__GIVEN RECORDS__.
━━━━━━━━
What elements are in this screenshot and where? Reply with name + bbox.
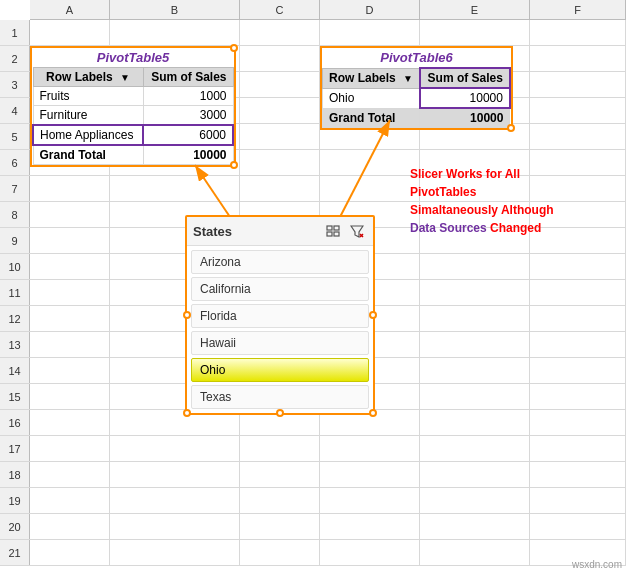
pivot6-col1-header[interactable]: Row Labels ▼ [323,68,420,88]
pivot5-dropdown-icon[interactable]: ▼ [120,72,130,83]
slicer-item-arizona[interactable]: Arizona [191,250,369,274]
multiselect-svg [326,224,340,238]
slicer-item-hawaii[interactable]: Hawaii [191,331,369,355]
pivot5-grand-total-row: Grand Total 10000 [33,145,233,165]
pivot6-value-ohio: 10000 [420,88,510,108]
pivot5-grand-total-label: Grand Total [33,145,143,165]
svg-rect-6 [327,232,332,236]
annotation-text: Slicer Works for All PivotTables Simalta… [410,165,554,237]
pivot5-col1-header[interactable]: Row Labels ▼ [33,68,143,87]
pivot5-col2-header: Sum of Sales [143,68,233,87]
svg-rect-4 [327,226,332,230]
pivot5-label-furniture: Furniture [33,106,143,126]
pivot5-value-furniture: 3000 [143,106,233,126]
annotation-line2: PivotTables [410,185,476,199]
clear-filter-svg [350,224,364,238]
slicer-header: States [187,217,373,246]
pivot6-grand-total-value: 10000 [420,108,510,128]
pivot-table-6: PivotTable6 Row Labels ▼ Sum of Sales Oh… [320,46,513,130]
pivot5-resize-handle-br[interactable] [230,161,238,169]
svg-rect-5 [334,226,339,230]
pivot5-label-home: Home Appliances [33,125,143,145]
pivot6-dropdown-icon[interactable]: ▼ [403,73,413,84]
slicer-multiselect-icon[interactable] [323,221,343,241]
annotation-line3: Simaltaneously Although [410,203,554,217]
pivot6-table: Row Labels ▼ Sum of Sales Ohio 10000 Gra… [322,67,511,128]
pivot5-title: PivotTable5 [32,48,234,67]
slicer-clear-filter-icon[interactable] [347,221,367,241]
slicer-item-ohio[interactable]: Ohio [191,358,369,382]
col-header-c: C [240,0,320,19]
pivot5-value-home: 6000 [143,125,233,145]
pivot6-resize-handle-br[interactable] [507,124,515,132]
annotation-line1: Slicer Works for All [410,167,520,181]
slicer-icons [323,221,367,241]
pivot6-grand-total-label: Grand Total [323,108,420,128]
slicer-item-florida[interactable]: Florida [191,304,369,328]
col-header-d: D [320,0,420,19]
slicer-resize-right[interactable] [369,311,377,319]
pivot6-header-row: Row Labels ▼ Sum of Sales [323,68,510,88]
pivot5-value-fruits: 1000 [143,87,233,106]
pivot6-row-ohio: Ohio 10000 [323,88,510,108]
svg-rect-7 [334,232,339,236]
col-header-b: B [110,0,240,19]
slicer-items: Arizona California Florida Hawaii Ohio T… [187,246,373,413]
slicer-item-california[interactable]: California [191,277,369,301]
col-header-a: A [30,0,110,19]
pivot5-row-furniture: Furniture 3000 [33,106,233,126]
pivot6-title: PivotTable6 [322,48,511,67]
slicer-title: States [193,224,232,239]
annotation-line4: Data Sources [410,221,487,235]
col-header-f: F [530,0,626,19]
watermark: wsxdn.com [572,559,622,570]
col-headers: A B C D E F [30,0,626,20]
svg-line-2 [195,165,230,217]
col-header-e: E [420,0,530,19]
pivot5-label-fruits: Fruits [33,87,143,106]
svg-line-3 [340,120,390,217]
slicer-resize-bottom[interactable] [276,409,284,417]
pivot5-resize-handle-tr[interactable] [230,44,238,52]
overlay: PivotTable5 Row Labels ▼ Sum of Sales Fr… [30,20,626,578]
slicer-resize-left[interactable] [183,311,191,319]
pivot6-col2-header: Sum of Sales [420,68,510,88]
pivot6-grand-total-row: Grand Total 10000 [323,108,510,128]
pivot5-table: Row Labels ▼ Sum of Sales Fruits 1000 Fu… [32,67,234,165]
slicer-states: States [185,215,375,415]
slicer-resize-bl[interactable] [183,409,191,417]
annotation-line5: Changed [487,221,542,235]
pivot5-row-home: Home Appliances 6000 [33,125,233,145]
slicer-resize-br[interactable] [369,409,377,417]
pivot5-row-fruits: Fruits 1000 [33,87,233,106]
pivot-table-5: PivotTable5 Row Labels ▼ Sum of Sales Fr… [30,46,236,167]
pivot5-grand-total-value: 10000 [143,145,233,165]
slicer-item-texas[interactable]: Texas [191,385,369,409]
pivot5-header-row: Row Labels ▼ Sum of Sales [33,68,233,87]
pivot6-label-ohio: Ohio [323,88,420,108]
spreadsheet: A B C D E F 1 2 3 [0,0,626,578]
━━━━━━━━
__TASK DESCRIPTION__. Across the whole listing above, determine how many lines hold the word "States". Only that number is wanted.

__OUTPUT OF THE EXERCISE__. 3